Here at TheAngryGM.com, we believe that the best roleplaying gaming experience is one that works as a series of gameplay challenges and as an unfolding narrative and as a visit to a simulated fantasy world and as a bunch of other stuff too. You and yours might like some of those flavors more than others, but they all need to work together to make a whole greater than the sum of the parts. If any of those things are in conflict, we don’t pick one over the other, but instead we go back to the basics and try again.

Want to argue that those are bad assumptions or that I can’t get you there? No one gives a shit. Least of all me.

Anyway…

This ain’t part of my series on advanced adventure and encounter design called True Scenario Designery, but it totally could be. I’m listing it in the supplemental materials. If you’re reading that series, consider this a part of it.

This ain’t a direct continuation of my discussion about adventuring days and building adventures around resting, but that’s only because I ain’t doing things like that anymore. It’s just the next discussion I want to have about building adventures. I’ll eventually circle back to how to build around rests.
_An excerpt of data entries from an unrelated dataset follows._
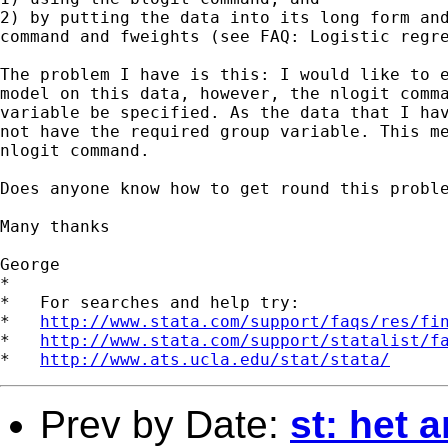
2) by putting the data into its long form and
command and fweights (see FAQ: Logistic regre
The problem I have is this: I would like to e
model on this data, however, the nlogit comma
variable be specified. As the data that I hav
not have the required group variable. This me
nlogit command.

Does anyone know how to get round this proble
Many thanks

George

*

*   For searches and help try:

*   
http://www.stata.com/support/faqs/res/fi
*   
http://www.stata.com/support/statalist/f
*   
http://www.ats.ucla.edu/stat/stata/
Prev by Date:
st: het 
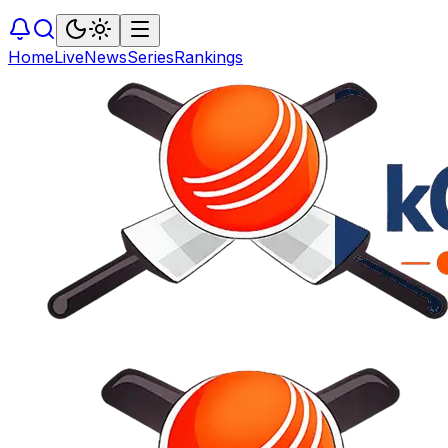
Home
Live
News
Series
Rankings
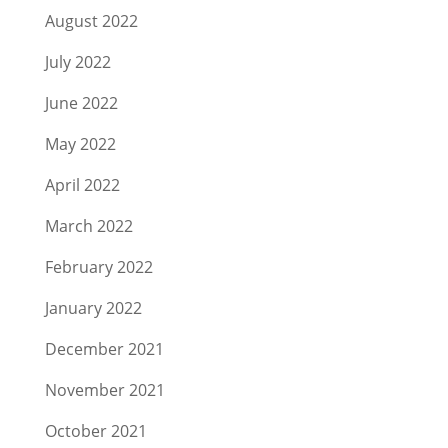
August 2022
July 2022
June 2022
May 2022
April 2022
March 2022
February 2022
January 2022
December 2021
November 2021
October 2021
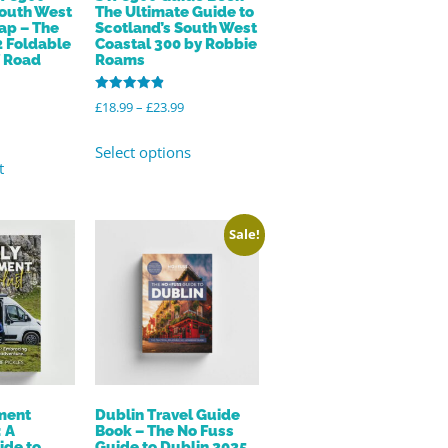
South West
The Ultimate Guide to
ap – The
Scotland’s South West
2 Foldable
Coastal 300 by Robbie
f Road
Roams
Rated
£
18.99
–
£
23.99
4.96
out of 5
Select options
t
Sale!
ement
Dublin Travel Guide
 A
Book – The No Fuss
ide to
Guide to Dublin 2025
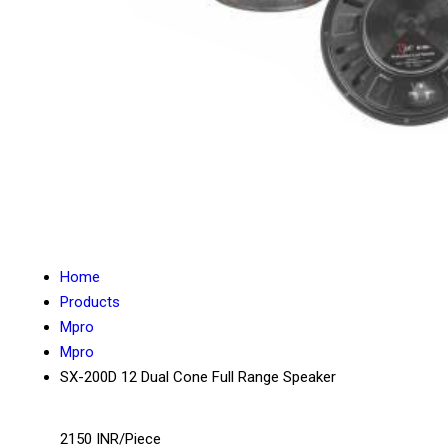
Home
Products
Mpro
Mpro
SX-200D 12 Dual Cone Full Range Speaker
2150 INR/Piece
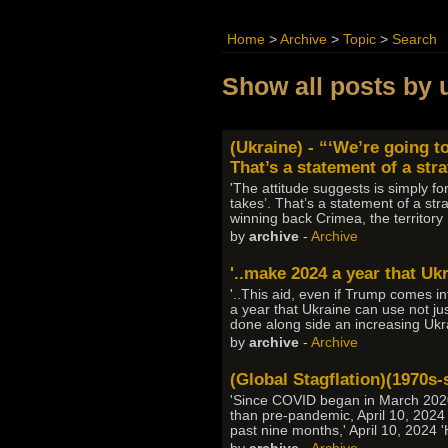
Home
>
Archive
>
Topic
>
Search
Show all posts by 
(Ukraine) - “‘We’re going to
That’s a statement of a str
'The attitude suggests is simply for
takes’. That’s a statement of a str
winning back Crimea, the territor
by
archive
-
Archive
'..make 2024 a year that Ukr
'..This aid, even if Trump comes 
a year that Ukraine can use not jus
done along side an increasing Ukr
by
archive
-
Archive
(Global Stagflation)(1970s-s
'Since COVID began in March 2020,
than pre-pandemic, April 10, 2024 'S
past nine months,' April 10, 2024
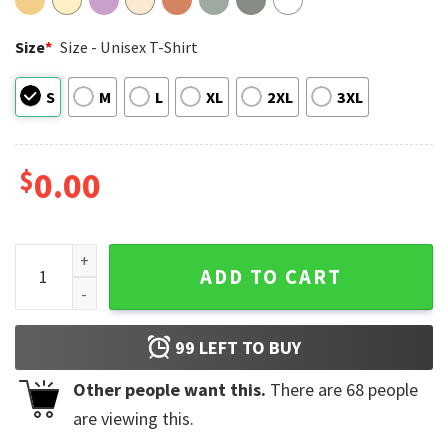
Size
*
Size - Unisex T-Shirt
S
M
L
XL
2XL
3XL
$
0.00
Keep Choosing Tomorrow, American Suicide Prevention​ Com
ADD TO CART
99
LEFT TO BUY
Other people want this.
There are
68
people
are viewing this.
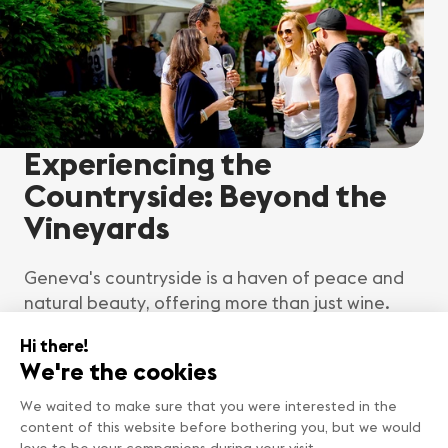
Experiencing the
Countryside: Beyond the
Vineyards
Geneva's countryside is a haven of peace and
natural beauty, offering more than just wine.
Explore rustic villages, hike through verdant
fields and forests, and enjoy leisurely picnics
on the riverside. The region's rich agricultural
heritage is evident in its vibrant farmer's
markets, where you can taste local produce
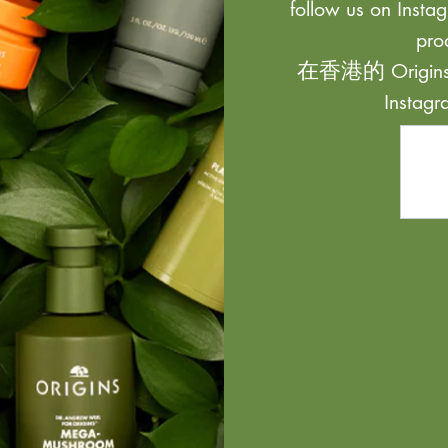
follow us on Instag
pro
在香港的 Origi
Inst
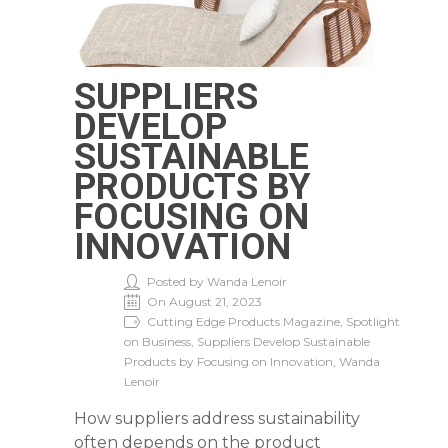
SUPPLIERS
DEVELOP
SUSTAINABLE
PRODUCTS BY
FOCUSING ON
INNOVATION
Posted by Wanda Lenoir
On August 21, 2023
Cutting Edge Products Magazine, Spotlight
on Business, Suppliers Develop Sustainable
Products by Focusing on Innovation, Wanda
Lenoir
How suppliers address sustainability
often depends on the product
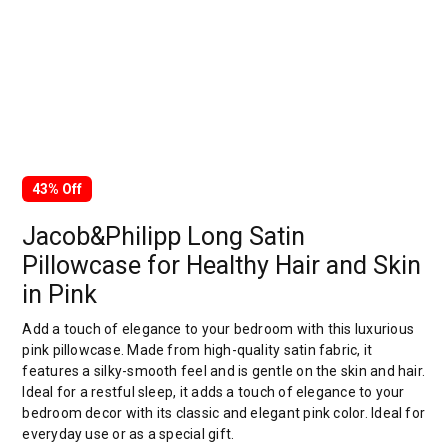
43% Off
Jacob&Philipp Long Satin
Pillowcase for Healthy Hair and Skin
in Pink
Add a touch of elegance to your bedroom with this luxurious
pink pillowcase. Made from high-quality satin fabric, it
features a silky-smooth feel and is gentle on the skin and hair.
Ideal for a restful sleep, it adds a touch of elegance to your
bedroom decor with its classic and elegant pink color. Ideal for
everyday use or as a special gift.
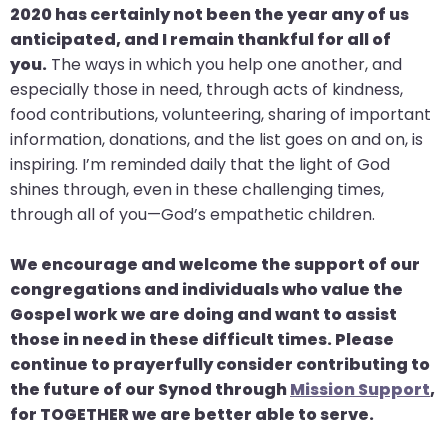
go
2020 has certainly not been the year any of us
through
anticipated, and I remain thankful for all of
menu
you.
The ways in which you help one another, and
items.
especially those in need, through acts of kindness,
food contributions, volunteering, sharing of important
information, donations, and the list goes on and on, is
inspiring. I’m reminded daily that the light of God
shines through, even in these challenging times,
through all of you—God’s empathetic children.
We encourage and welcome the support of our
congregations and individuals who value the
Gospel work we are doing and want to assist
those in need in these difficult times. Please
continue to prayerfully consider contributing to
the future of our Synod through
Mission Support
,
for TOGETHER we are better able to serve.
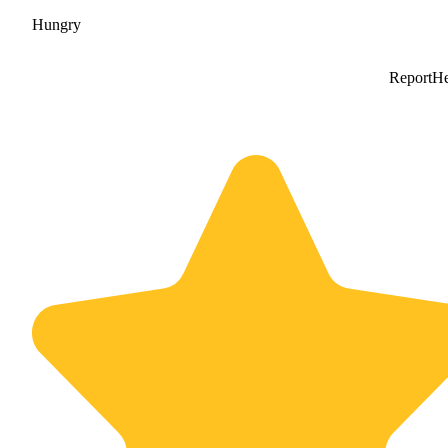
Hungry
Report
He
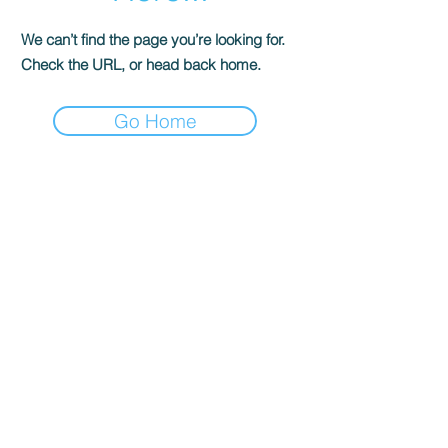
We can’t find the page you’re looking for.
Check the URL, or head back home.
Go Home
Contact Us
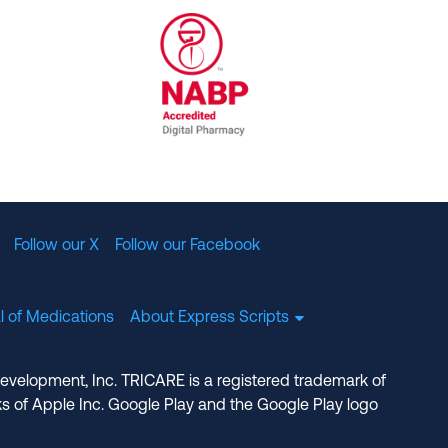
al Committee for Quality Assurance
/01/2023
NABP Accredited Digital Pharmac
Follow our X
Follow our Facebook
l of Medications
About Express Scripts
Development, Inc. TRICARE is a registered trademark of
s of Apple Inc. Google Play and the Google Play logo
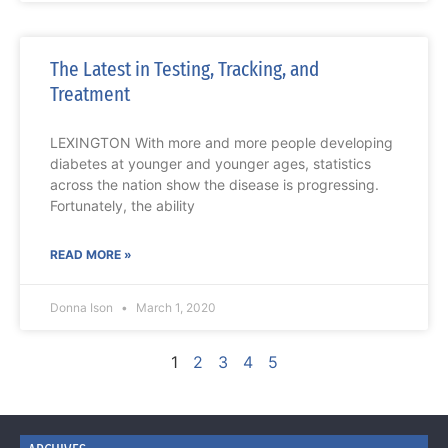
The Latest in Testing, Tracking, and
Treatment
LEXINGTON With more and more people developing
diabetes at younger and younger ages, statistics
across the nation show the disease is progressing.
Fortunately, the ability
READ MORE »
Donna Ison
March 1, 2020
1
2
3
4
5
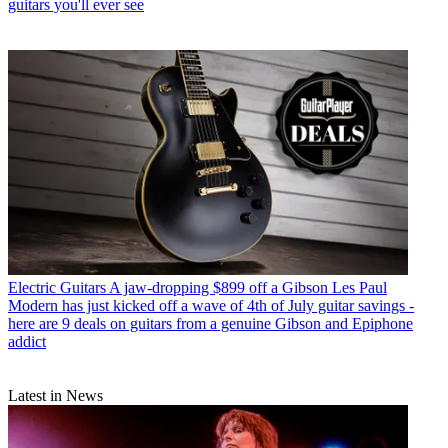
guitars you'll ever see
Electric Guitars
A jaw-dropping $899 off a Gibson Les Paul
Modern has just kicked off a wave of 4th of July guitar savings -
here are 9 deals on guitars from a genuine Gibson and Epiphone
addict
Latest in News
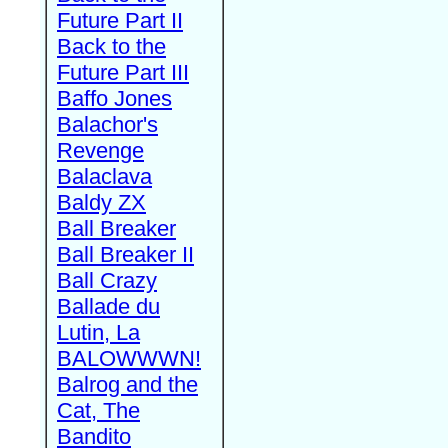
Future Part II
Back to the
Future Part III
Baffo Jones
Balachor's
Revenge
Balaclava
Baldy ZX
Ball Breaker
Ball Breaker II
Ball Crazy
Ballade du
Lutin, La
BALOWWWN!
Balrog and the
Cat, The
Bandito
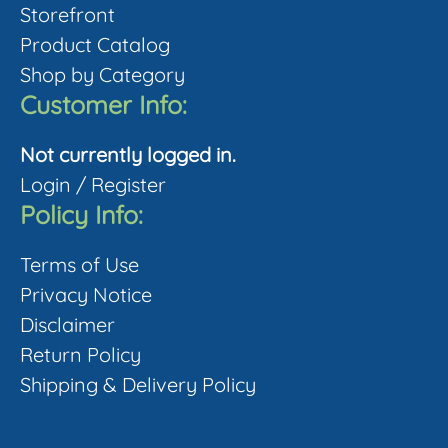
Storefront
may
Product Catalog
be
Shop by Category
chosen
Customer Info:
on
the
Not currently logged in.
product
Login
/
Register
page
Policy Info:
Terms of Use
Privacy Notice
Disclaimer
Return Policy
Shipping & Delivery Policy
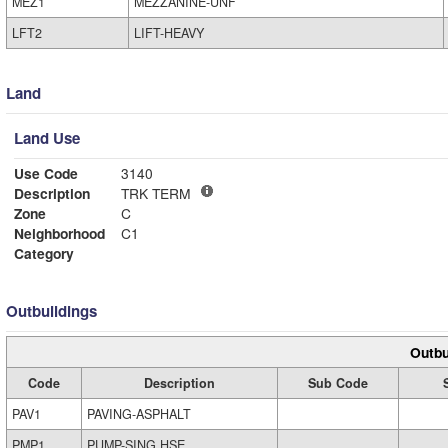
MEZ1
MEZZANINE-UNF
LFT2
LIFT-HEAVY
Land
Land Use
Use Code
3140
Description
TRK TERM
Zone
C
Neighborhood
C1
Category
Outbuildings
Outbu
Code
Description
Sub Code
PAV1
PAVING-ASPHALT
PMP1
PUMP-SING HSE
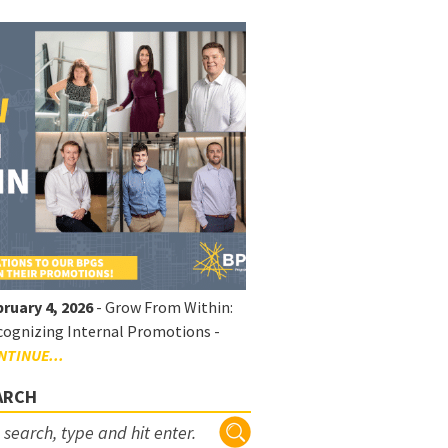
ruary 4, 2026
- Grow From Within:
ognizing Internal Promotions -
NTINUE...
ARCH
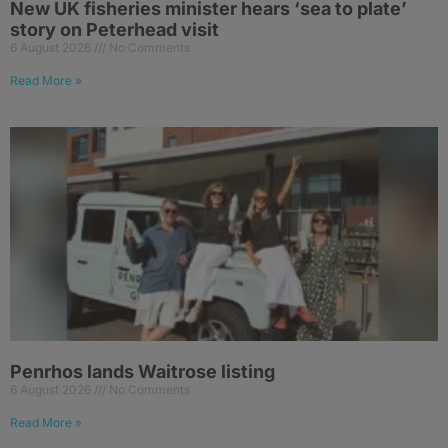
New UK fisheries minister hears ‘sea to plate’
story on Peterhead visit
6 August 2026
No Comments
Read More »
Penrhos lands Waitrose listing
6 August 2026
No Comments
Read More »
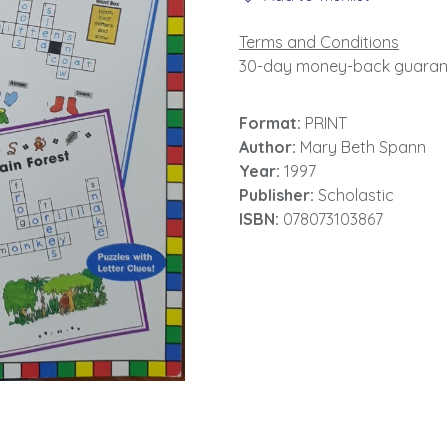
Terms and Conditions
30-day money-back guaran
Format:
PRINT
Author:
Mary Beth Spann
Year:
1997
Publisher:
Scholastic
ISBN:
078073103867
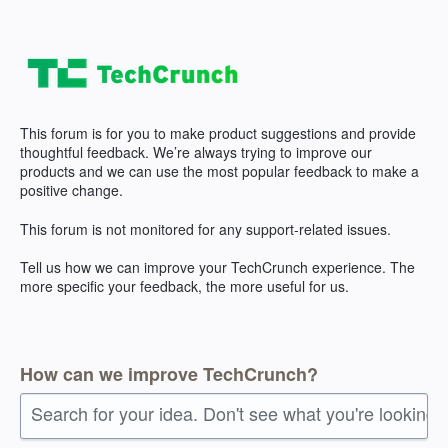
Skip
to
content
This forum is for you to make product suggestions and provide
thoughtful feedback. We’re always trying to improve our
products and we can use the most popular feedback to make a
positive change.
This forum is not monitored for any support-related issues.
Tell us how we can improve your TechCrunch experience. The
more specific your feedback, the more useful for us.
How can we improve TechCrunch?
Search for your idea. Don't see what you're looking 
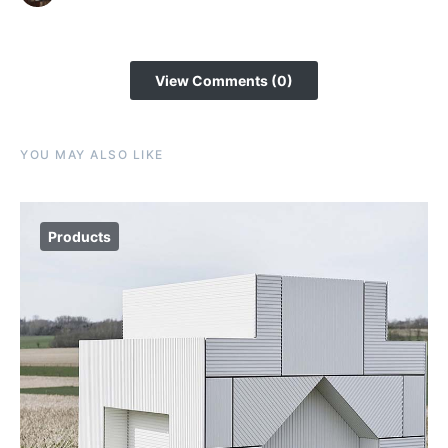
View Comments (0)
YOU MAY ALSO LIKE
Products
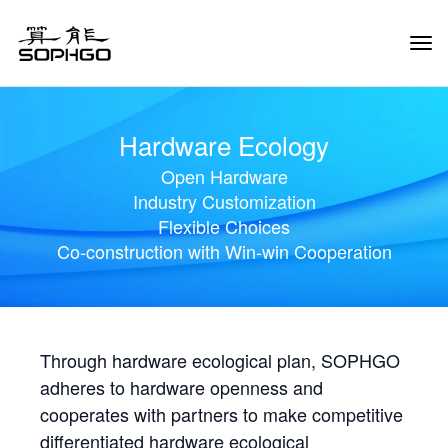
Tog
Navi
Hardware Ecology
Open Hardware
Industry Customization
Flexible Choices
Co-construction with Win-win Cooperation
Through hardware ecological plan, SOPHGO
adheres to hardware openness and
cooperates with partners to make competitive
differentiated hardware ecological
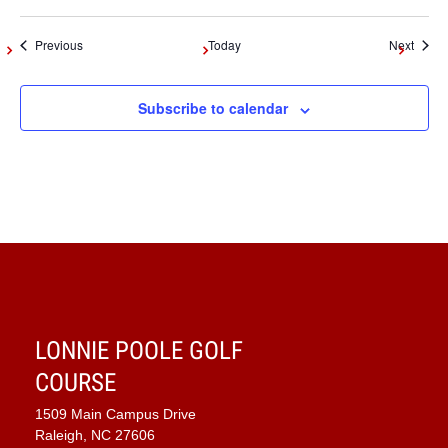
Events
Event
Previous
Today
Next
Subscribe to calendar
LONNIE POOLE GOLF
COURSE
1509 Main Campus Drive
Raleigh, NC 27606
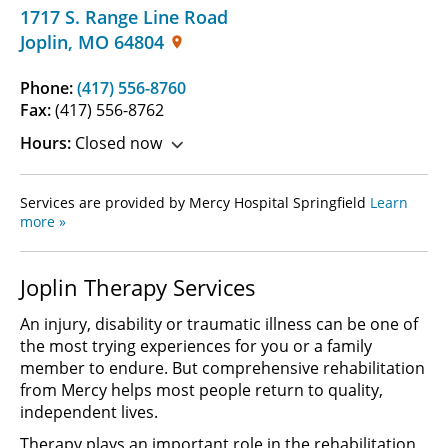
1717 S. Range Line Road
Joplin
,
MO
64804
Phone:
(417) 556-8760
Fax:
(417) 556-8762
Hours:
Closed now
Services are provided by Mercy Hospital Springfield
Learn
more »
Joplin Therapy Services
An injury, disability or traumatic illness can be one of
the most trying experiences for you or a family
member to endure. But comprehensive rehabilitation
from Mercy helps most people return to quality,
independent lives.
Therapy plays an important role in the rehabilitation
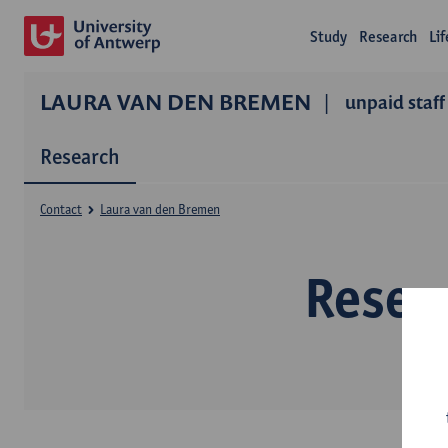
Study
Research
Li
LAURA VAN DEN BREMEN
unpaid staff
Research
Contact
Laura van den Bremen
Resea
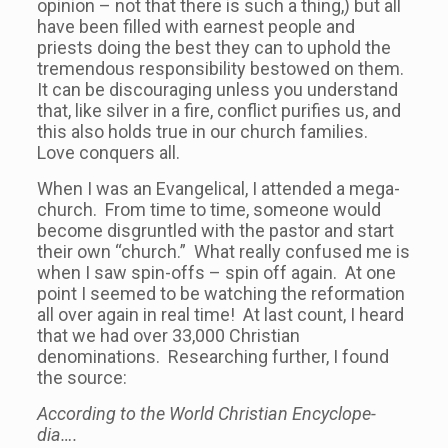
opinion – not that there is such a thing,) but all
have been filled with earnest people and
priests doing the best they can to uphold the
tremendous responsibility bestowed on them.
It can be discouraging unless you understand
that, like silver in a fire, conflict purifies us, and
this also holds true in our church families.
Love conquers all.
When I was an Evangelical, I attended a mega-
church. From time to time, someone would
become disgruntled with the pastor and start
their own “church.” What really confused me is
when I saw spin-offs – spin off again. At one
point I seemed to be watching the reformation
all over again in real time! At last count, I heard
that we had over 33,000 Christian
denominations. Researching further, I found
the source:
According to the World Chris­t­ian Ency­clo­pe­
dia….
Probably soon.

End of Long, Rambling Introduction™.

Order Matters: Guided Nonlinearity and Closed Openness

When it comes to games, order is important. I don’t mean lawfulness here, though that’s important too, but rather, I mean the order that things happen in.

Imagine you’re playing a fighter. You’re leading your party through a labyrinthine ruin. You take a few lefts, some rights, a couple of straights, and finally meet a weird-ass demon thing in some chamber somewhere. Or a devil thing. Who knows. It’s an emaciated, bony thing with a serrated tail, but it’s got four arms bearing four ugly-looking, serrated weapons. It’s like nothing you’ve ever seen. Seriously. The Game Master even says that, so you know your party’s knowledge skills have failed you. Worse still, you’re one of those despicable little shits who’ve read every Monster Cyclopedia. You know this is some custom, homebrew horseshit.

Whatever.

Somehow, you win initiative, so you brandish your trusty greataxe and charge. That’s how you solve your problems, and you haven’t met a problem yet that the Double-Bitted Bitch — you named her after an ex-girlfriend — can’t solve. You swing, roll, and hit, and the greataxe turns to dust. The Game Master gleefully says something about an aura of weaponal disintegralation or something. “You need to find a different way to deal with this thing,” he says. Weapons can’t help you.”

I know you’re pissed off. Not hypothetical fighter you, but actual reader you. Yeah, this situation is a screwjob. Remember it. I’ve got plans for it in some future article. Probably.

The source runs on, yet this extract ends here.